The Decision

Yesterday a dear friend of mine discovered via genetic testing that he does NOT have the gene for a rare disorder that runs in his family. He and his family participated in some clinical studies down in California to help researchers find a cure. As part of the study, he and his wife fought for the right to know if he had the gene or not. He had a 50-50 chance of having the faulty gene. IF he did not have it, there is no chance that he could develop it at a later date, he was 100% safe. If he DID have the faulty gene, there was 100% chance that it would turn into the full blown disease. There was no in-between. The gene always turns on if you have it. If he had the gene, this disease WOULD be a part of his life.

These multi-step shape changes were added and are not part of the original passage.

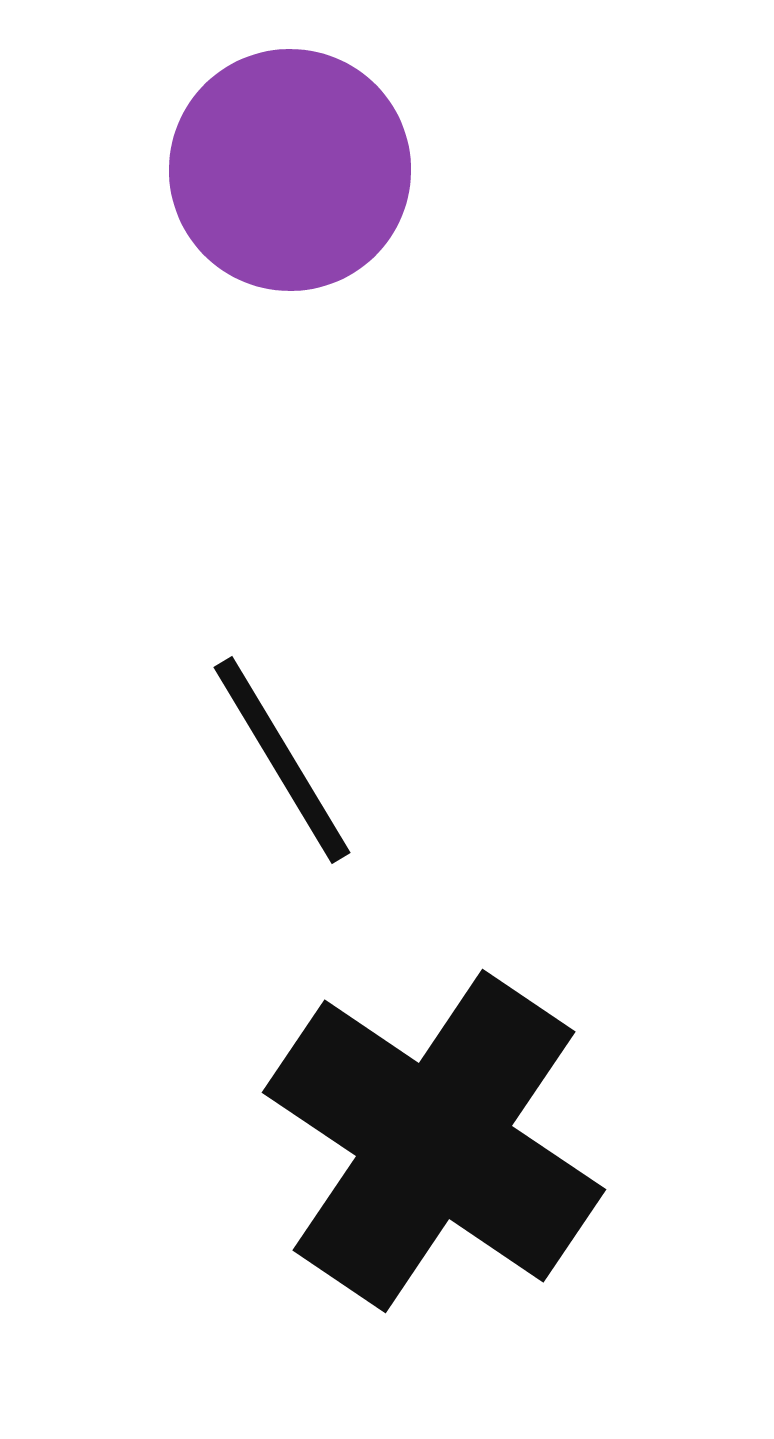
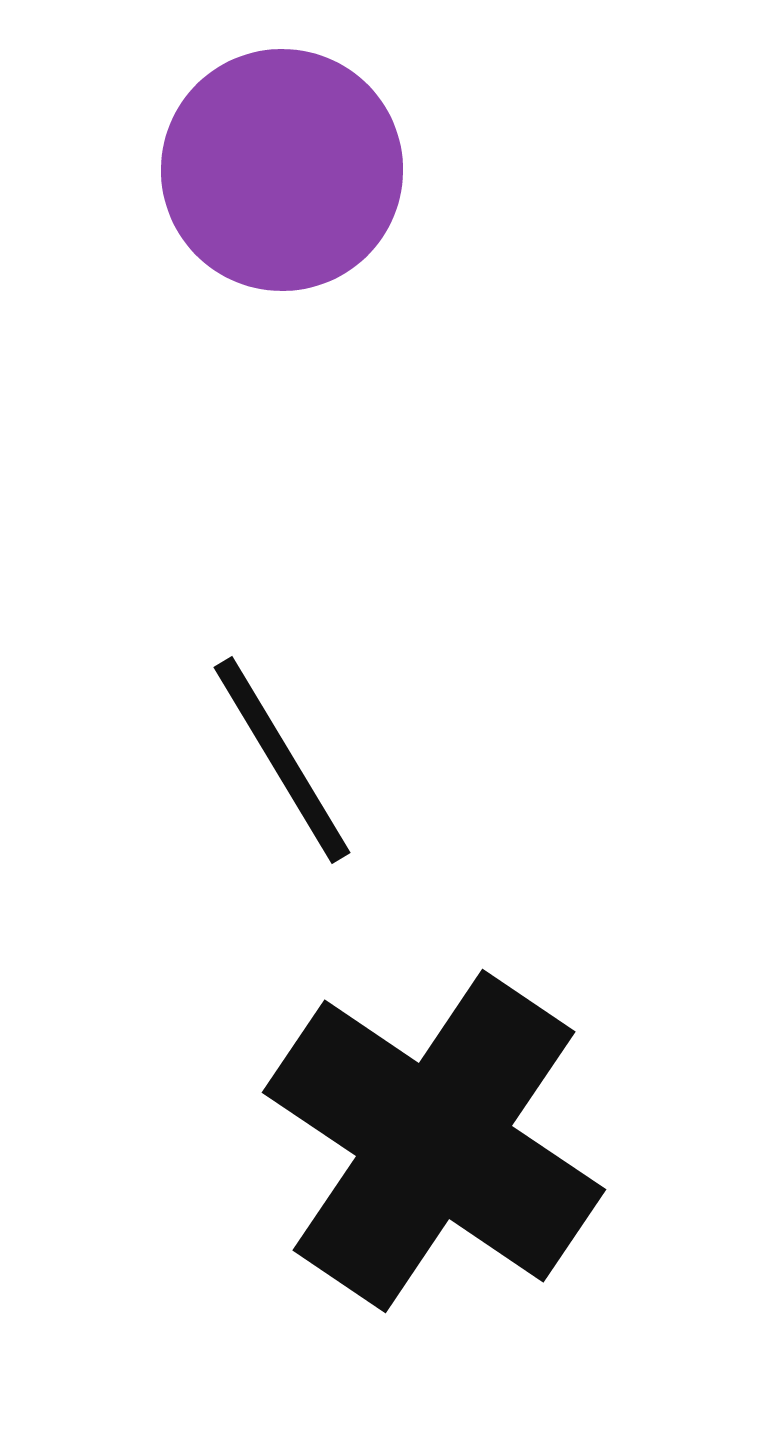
purple circle: moved 8 px left
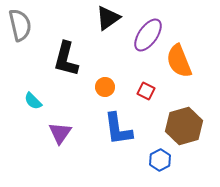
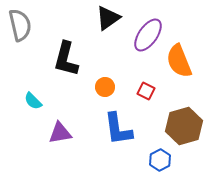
purple triangle: rotated 45 degrees clockwise
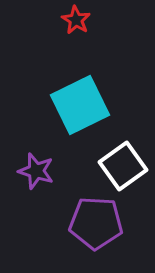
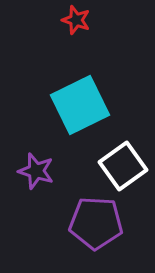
red star: rotated 12 degrees counterclockwise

While we have all waited for the results to come in, I’ve given a lot of thought to whether or not I would want to find out. The doctors and nurses tried their best to convince him NOT to find out. There is no cure. Finding out that he had this gene would be agonizing, as they spent the rest of their lives waiting for the day, the moment when it would turn on and turn into disease. It also would mean that they would have the chance to prepare, to push for more research, to get involved in studies, to live each day to the absolute fullest, never knowing when beautiful moments would be taken from them. On the other hand, finding out that he did not have it would bring a relief that I can’t fully comprehend. There would be no waiting for the other shoe to drop. It would mean no wasted energy and worry for a lifetime about something that was never, ever going to happen.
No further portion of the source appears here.